Monday, April 18, 2011

America: Land of the Free, Home of the resultant moral ambiguity

I've been hovering around this idea of morality and "rightness" and a kind of absolutism for a few weeks now, so I hope that you can bear with me as I continue to do so. I haven't yet been able to put a finer point on why it's a constant element on my mind, but I can tell you that, by Jove, it certainly has been coming up a lot. A lot.

Of especial import today was a documentary I watched on netflix. I owe a huge debt to Netflix, as it's recently allowed me to reach unprecedented levels of both "hip" and "smarts" that had been hitherto unreachable at such a low rate, price, and convenience. I barely have time to read books because I'm so busy watching things I never knew existed!

So the film was called "Bigger, Stronger, Faster*" with the asterisk cryptically stating "the side effects of being American". It's a documentary about the demonization of steroids and steroid use following a number of high profile cases in the world of professional sports, both in America and on the world stage. It begins innocuously enough: a few vignettes about the director/writer's home life, growing up in the 80s with movie star influences like "Rocky", "Rambo", and "Conan the Barbarian." From this start I was already hooked. I'm a sucker for 80s nostalgia and navel-gazing. Although I was born in '85, I feel very attached to many of the icons and iconography of the 80s, and much less that of the 90s (though I did love Animaniacs.) Even if this documentary ended up being a heavy-handed, rant-and-raving, "F** the man" propagandaganza, I had a feeling I'd enjoy it. They even had a clip and an interview with an extra from Sly Stallone's "Over the Top". How could I lose?

What it ended up being was a surprisingly insightful, honest look at morality in America. Where morality comes from, what morality is for, what morality does to the psyche of young people who eventually grow up to be adults that then use that morality as a compass for how certain behaviors should make them feel. All of this is in the context of steroid (actually more about "performance-enhancing drug") use, which does an amazing job of being an adequately controversial and complex substrate for the concept of morality to chew on. He also does an adequate job of making distinctions between the types of steroids and their various uses (but I wouldn't cite it for a paper). Some of the greatest moments in the film come not from the stats though; they come from the candid questions he asks to his parents, his brothers, and to steroid advocates and opponents.

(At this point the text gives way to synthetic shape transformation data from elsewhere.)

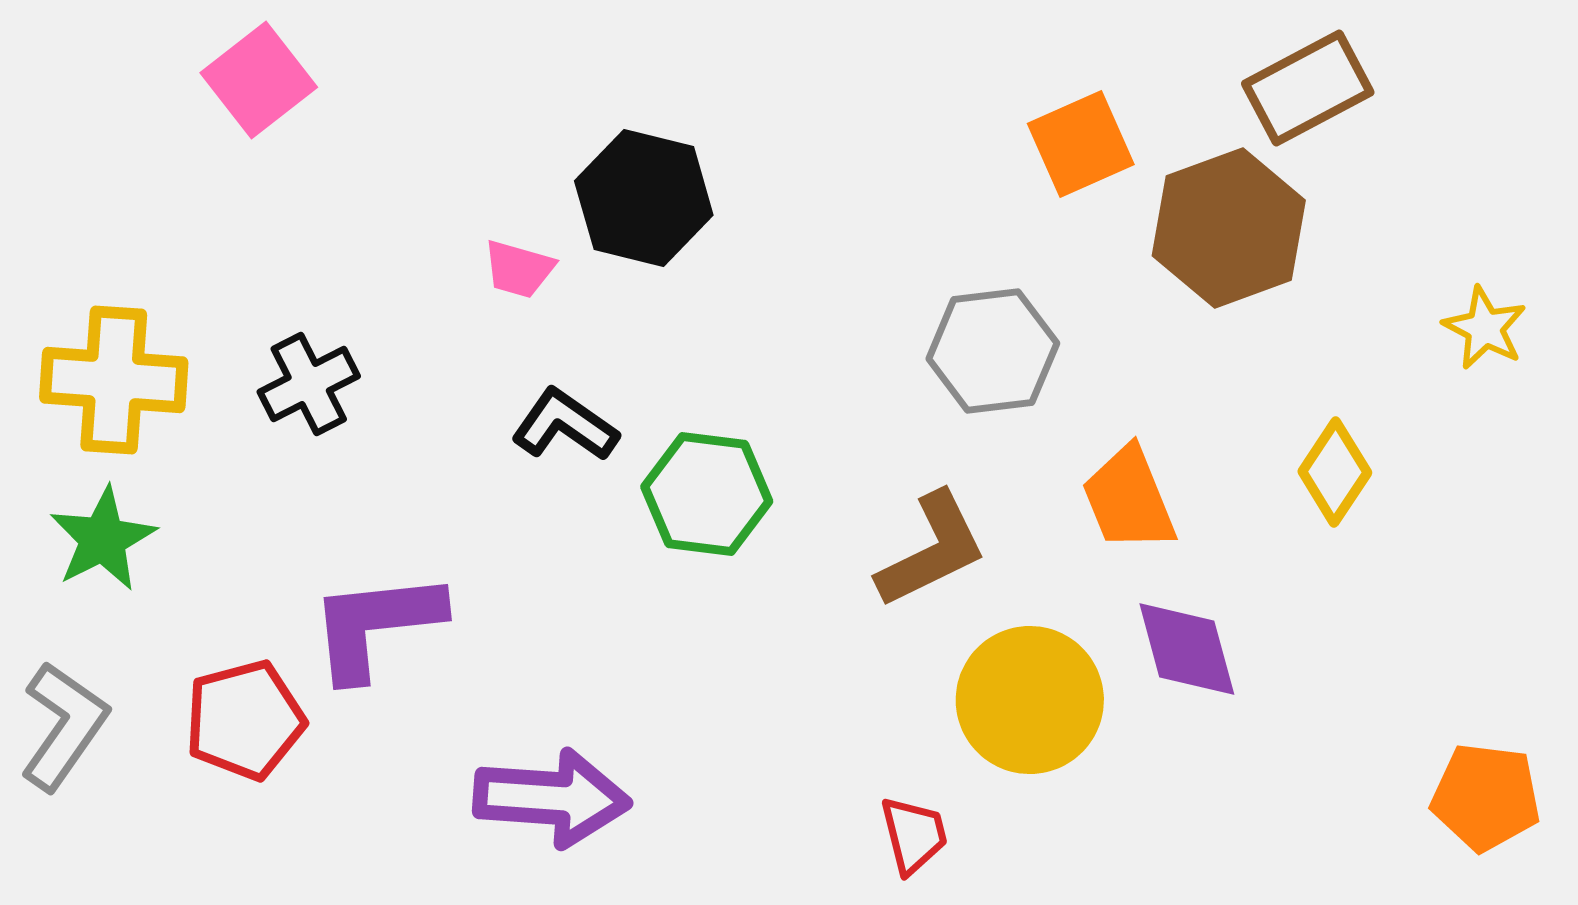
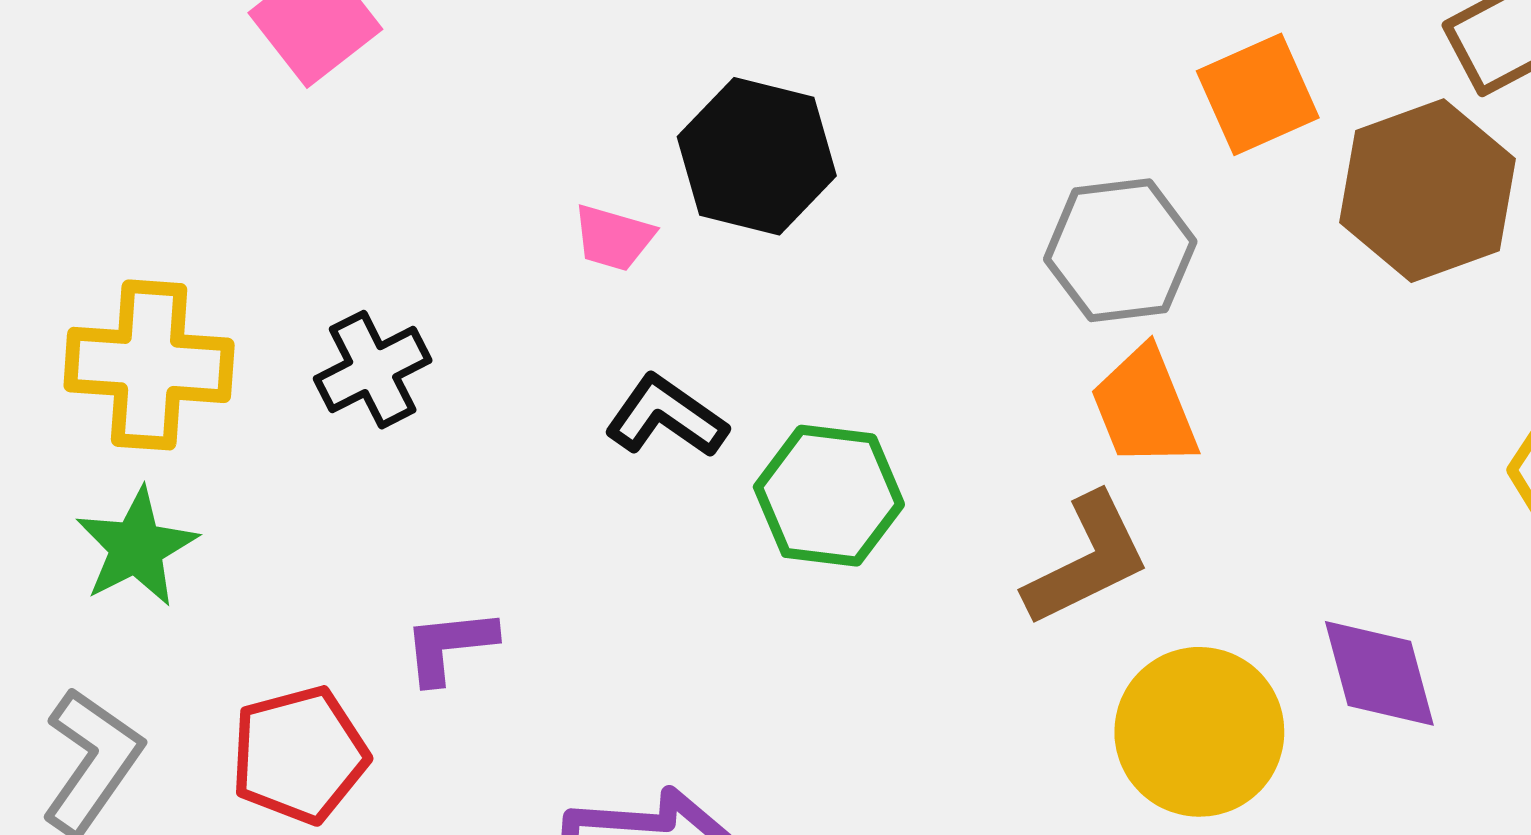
gray hexagon: (993, 351) -> (1120, 250), moved
orange trapezoid: (1129, 499) -> (1144, 407), moved
purple L-shape: (376, 625) -> (449, 646), size x0.6

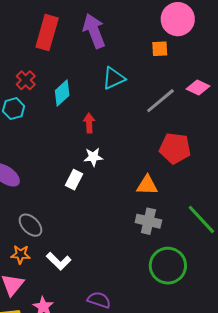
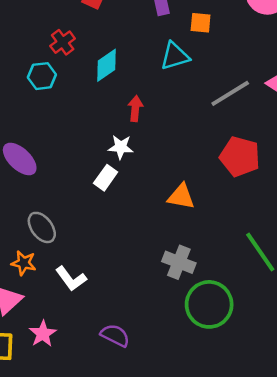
orange square: (160, 49) -> (201, 23), moved
white star: (93, 157) -> (121, 147), moved
orange triangle: (147, 185) -> (181, 197), moved
gray cross: (148, 221) -> (179, 262), moved

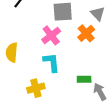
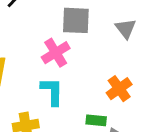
orange cross: (86, 33) -> (119, 89), moved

While the film was primarily impelled by the statistics, legislation, and sound bites of media coverage during these controversies, it very much found its substance in the midst of these aforementioned candid conversations. The issue at hand was about much more than the simple questions of "is using steroids cheating?", it often turned into questions about why these individuals chose to use steroids, when and why is the same action considered cheating in one context and not another, why do some people feel a moral repulsion to the idea of steroid use, and how do these individuals justify the use of these technically illegal substances. The answers ran the gamut of "everybody's doing it" to "you can't win without it". What's interesting is that he goes as far as to bring up the not-too-afar-off issue of "gene doping", which involves the manipulation of a person's genes to essentially imbue them with "the qualities that mother nature didn't." That in itself raises the always controversial issue of "playing God", but beyond that, it highlights the increasingly blurred lines between what would be considered cheating (and ergo morality) and "playing fair".

While it's definitely easy to counter some of the simpler arguments for moral relativity and an amoralist view, it's harder, for me, to shake the notions and consequences that technology often brings to the table that are undeniably relevant to notions and beliefs heretofore considered inscrutable or unchallengeable by virtue of their complexity. It's a paradox: My belief in a rational creator logically implies that creation itself can eventually be understood, and in turn manipulated and controlled. However, once we reach this point, will it perhaps point to something else that's not very rational at all...?

I want to believe it won't. I mean, of course, on paper it makes no sense that it would. But, Lord knows I've been wrong many, many times before.